On Monday, the iPath Bloomberg Sugar Subindex Total Return ETN (NYSEArca: SGG) rose 4.4% and Teucrium Sugar Fund (NYSEArca: CANE) gained 2.8%. Sugar has staged a big rally over the past month, with SGG 14.6% higher and CANE up 12.2% over the past month.
Meanwhile, ICE sugar futures were 3.8% higher to $0.1491 per pound and were on pace for their highest close since May 30.
While Sucden Financial Research argued that most of Monday’s gains were attributed to technical buying – sugar crossed over its 50-day simple moving average – and short covering, the commodity also strengthened on news that the Brazilian government said it would reduce the tax on ethanol to lure buyers, reports Julie Wernau for the Dow Jones Newswires.

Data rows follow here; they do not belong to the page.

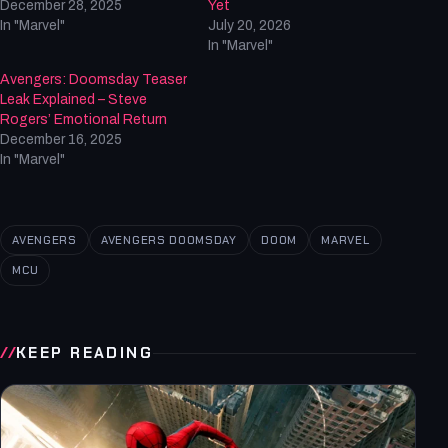
December 28, 2025
Yet
In "Marvel"
July 20, 2026
In "Marvel"
Avengers: Doomsday Teaser
Leak Explained – Steve
Rogers’ Emotional Return
December 16, 2025
In "Marvel"
AVENGERS
AVENGERS DOOMSDAY
DOOM
MARVEL
MCU
KEEP READING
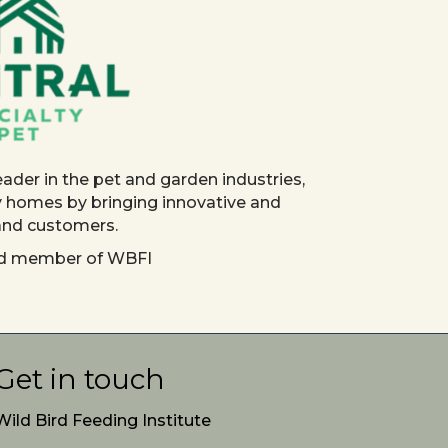
eader in the pet and garden industries,
y homes by bringing innovative and
 and customers.
red member of WBFI
Get in touch
Wild Bird Feeding Institute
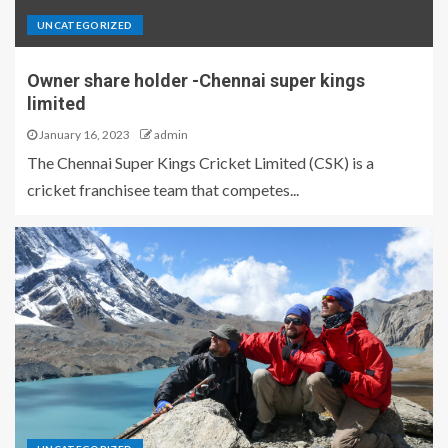
UNCATEGORIZED
Owner share holder -Chennai super kings
limited
January 16, 2023
admin
The Chennai Super Kings Cricket Limited (CSK) is a
cricket franchisee team that competes...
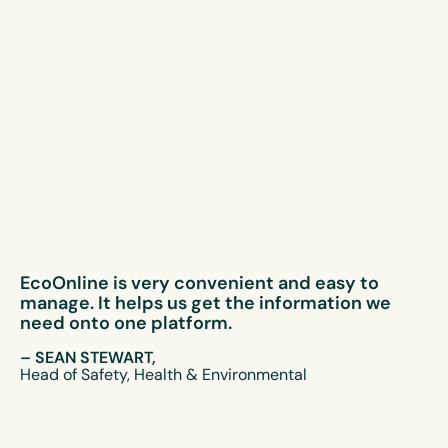
EcoOnline is very convenient and easy to
manage. It helps us get the information we
need onto one platform.
– SEAN STEWART,
Head of Safety, Health & Environmental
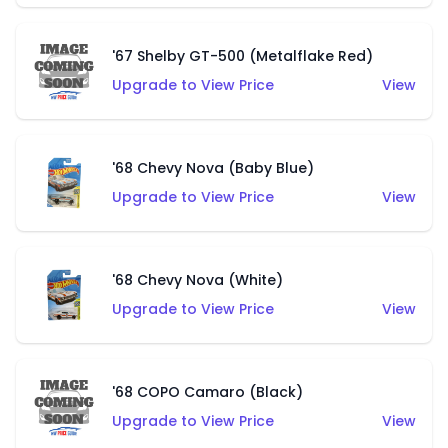
'67 Shelby GT-500 (Metalflake Red)
Upgrade to View Price
View
'68 Chevy Nova (Baby Blue)
Upgrade to View Price
View
'68 Chevy Nova (White)
Upgrade to View Price
View
'68 COPO Camaro (Black)
Upgrade to View Price
View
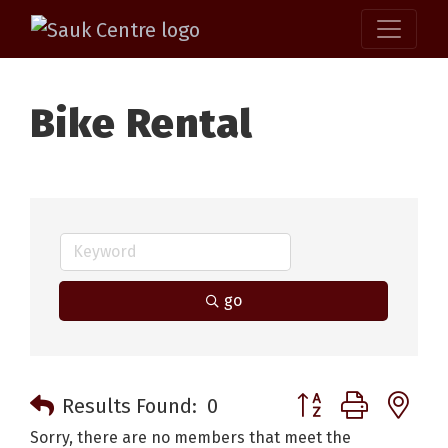
Bike Rental
go
Button group with n
Results Found:
0
Sorry, there are no members that meet the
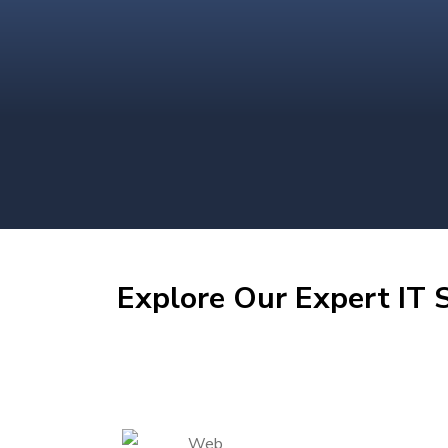
Explore Our Expert IT S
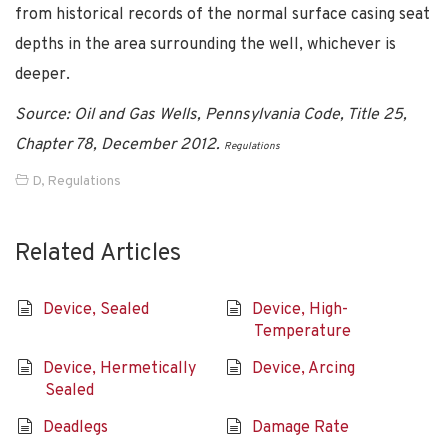
from historical records of the normal surface casing seat
depths in the area surrounding the well, whichever is
deeper.
Source: Oil and Gas Wells, Pennsylvania Code, Title 25,
Chapter 78, December 2012.
Regulations
D
,
Regulations
Related Articles
Device, Sealed
Device, High-
Temperature
Device, Hermetically
Device, Arcing
Sealed
Deadlegs
Damage Rate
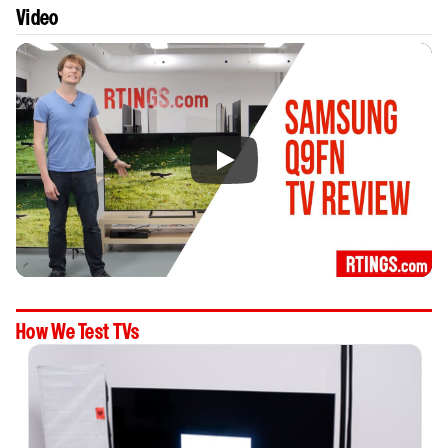
Video
How We Test TVs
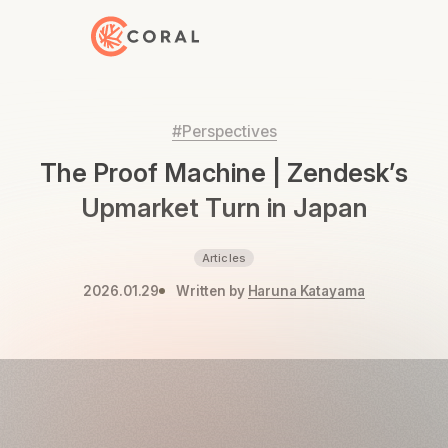
Back to Home
#Perspectives
The Proof Machine | Zendesk’s
Upmarket Turn in Japan
Articles
2026.01.29
Written by
Haruna Katayama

Brazil is the world’s biggest producer of sweetener, and cane producers can covert cane to either sugar or ethanol. Brazil’s tax changes could cause producers to convert more cane to ethanol or lower the supply of sugar.
“It is expected that on a forward basis, ethanol will recover its price advantage towards the end of 2017,” Nick Penney, senior trader at Sucden, told the Dow Jones Newswires.